Duplicating non-stable field expr. in query - is completely wrong and can produce wrong results #682

mvorisek · 2020-07-28T11:35:25Z

Of course, I am thinking about optimal data modelling, not about implementation. Implementation is always possible.

Because of separation of Model and Persistence. Each persistence handles the JOIN in a child class

that is the same as with Union - we need universal nesting support from Model which could result in join, union, wrap.

The current design is actually completely wrong as presented a few days ago:
Imagine field with expr RAND() > 0. This field is currently rendered multiple like:

SELECT RAND() > 0 FROM DUAL WHERE RAND() > 0

it is not only rand, any expression like SELECT name FROM t LIMIT 1 is unstable as it has no explicit ORDER. Even if we (in theory, we normally do no even know them) add all table columns as a fallback order, queries like SELECT name, COUNT(*) FROM t ORDER BY name LIMIT 1 will be still unstable because of grouping first.

This is major bug which must be addressed.

Any non-trivial expression must SELECT under an alias ONCE and then this alias must be used anywhere else - https://stackoverflow.com/questions/35695171/remove-duplicate-sub-query

The text was updated successfully, but these errors were encountered:

DarkSide666 · 2020-07-30T17:41:12Z

This is important to think about and also this is not that simple to change and fix. That's because there can be anything in expression field. It can be subquery, some fieldname, function call etc.

What resulting select you would like to see instead of this ?

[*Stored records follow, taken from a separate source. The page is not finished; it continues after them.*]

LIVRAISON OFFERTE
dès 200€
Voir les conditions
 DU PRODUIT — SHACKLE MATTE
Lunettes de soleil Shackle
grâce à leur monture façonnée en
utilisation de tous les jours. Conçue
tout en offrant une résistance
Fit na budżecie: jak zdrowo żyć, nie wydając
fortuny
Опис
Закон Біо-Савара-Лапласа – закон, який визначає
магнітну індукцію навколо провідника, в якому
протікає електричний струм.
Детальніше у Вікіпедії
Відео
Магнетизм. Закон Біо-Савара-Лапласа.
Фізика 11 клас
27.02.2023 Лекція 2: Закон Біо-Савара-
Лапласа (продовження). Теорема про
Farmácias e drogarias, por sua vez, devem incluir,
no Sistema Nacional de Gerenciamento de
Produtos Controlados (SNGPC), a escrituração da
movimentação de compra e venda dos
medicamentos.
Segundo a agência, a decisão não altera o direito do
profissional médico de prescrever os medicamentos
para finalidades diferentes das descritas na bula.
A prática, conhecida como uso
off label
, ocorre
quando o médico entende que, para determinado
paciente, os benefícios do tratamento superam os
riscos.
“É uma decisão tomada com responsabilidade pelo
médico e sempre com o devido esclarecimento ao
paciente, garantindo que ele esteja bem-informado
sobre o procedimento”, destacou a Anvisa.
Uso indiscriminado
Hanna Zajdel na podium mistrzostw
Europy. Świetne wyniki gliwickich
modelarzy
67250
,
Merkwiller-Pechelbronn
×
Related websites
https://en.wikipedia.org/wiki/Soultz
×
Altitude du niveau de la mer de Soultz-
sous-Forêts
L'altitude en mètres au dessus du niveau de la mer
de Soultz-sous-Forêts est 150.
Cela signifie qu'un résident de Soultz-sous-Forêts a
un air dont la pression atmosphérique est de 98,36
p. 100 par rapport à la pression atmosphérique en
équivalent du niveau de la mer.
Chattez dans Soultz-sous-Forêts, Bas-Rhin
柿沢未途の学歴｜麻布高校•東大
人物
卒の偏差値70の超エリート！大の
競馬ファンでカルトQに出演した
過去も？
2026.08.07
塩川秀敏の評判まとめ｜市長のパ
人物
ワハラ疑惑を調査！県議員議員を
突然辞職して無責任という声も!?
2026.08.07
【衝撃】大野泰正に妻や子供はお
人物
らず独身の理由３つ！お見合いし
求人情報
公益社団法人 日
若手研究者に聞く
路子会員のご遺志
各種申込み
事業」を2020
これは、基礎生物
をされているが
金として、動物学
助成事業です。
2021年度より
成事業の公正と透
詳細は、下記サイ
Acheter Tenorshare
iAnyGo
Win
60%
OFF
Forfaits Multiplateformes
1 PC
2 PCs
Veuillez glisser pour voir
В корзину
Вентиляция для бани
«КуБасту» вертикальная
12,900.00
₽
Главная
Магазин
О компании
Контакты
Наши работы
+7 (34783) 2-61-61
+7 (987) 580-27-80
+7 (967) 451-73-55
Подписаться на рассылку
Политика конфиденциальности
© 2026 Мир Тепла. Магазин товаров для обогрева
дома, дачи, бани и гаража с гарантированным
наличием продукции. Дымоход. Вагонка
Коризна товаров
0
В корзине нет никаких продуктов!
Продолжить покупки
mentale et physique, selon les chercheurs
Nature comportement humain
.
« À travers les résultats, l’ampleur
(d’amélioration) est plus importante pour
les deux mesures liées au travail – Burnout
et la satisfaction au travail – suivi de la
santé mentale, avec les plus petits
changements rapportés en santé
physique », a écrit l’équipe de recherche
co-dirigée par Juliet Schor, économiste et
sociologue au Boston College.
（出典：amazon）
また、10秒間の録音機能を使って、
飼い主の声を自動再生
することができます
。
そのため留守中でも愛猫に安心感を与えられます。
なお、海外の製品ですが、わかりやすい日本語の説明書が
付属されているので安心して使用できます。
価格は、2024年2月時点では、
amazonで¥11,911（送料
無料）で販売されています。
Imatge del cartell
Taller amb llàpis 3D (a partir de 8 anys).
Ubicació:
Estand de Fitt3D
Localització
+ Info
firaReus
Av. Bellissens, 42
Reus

-- foo = field expression: RAND()
SELECT RAND() as foo FROM DUAL WHERE RAND() > 0

mvorisek · 2020-07-30T17:55:52Z

-- foo = field expression: RAND()
SELECT RAND() as foo FROM DUAL WHERE RAND() > 0

should ALWAYS be queried like

SELECT RAND() as foo FROM DUAL HAVING foo > 0

non trivial fields (or to be precise fields that are non-constant and not using constant functions) that are used multiple times must be firstly selected and then reused/conditioned using HAVING

sql render using nesting is wrong, we must render to some intermediate form and then build sql once

DarkSide666 · 2020-07-30T18:34:39Z

Nested queries should be much more faster that using having which executes on full result-set.
On other hand, in some cases (like mentioned above) using having is a solution.

But again, it will perform much slower. For example, this simple case:

SELECT
    (select name from person where id=e.person_id) AS emp_name
FROM employee e
WHERE 
    (select name from person where id=e.person_id) = 'John'

This is probably faster than using having in case we have millions of employees.

Even more complexity shows up if we use both - where and having in same query. And what if conditions are nested?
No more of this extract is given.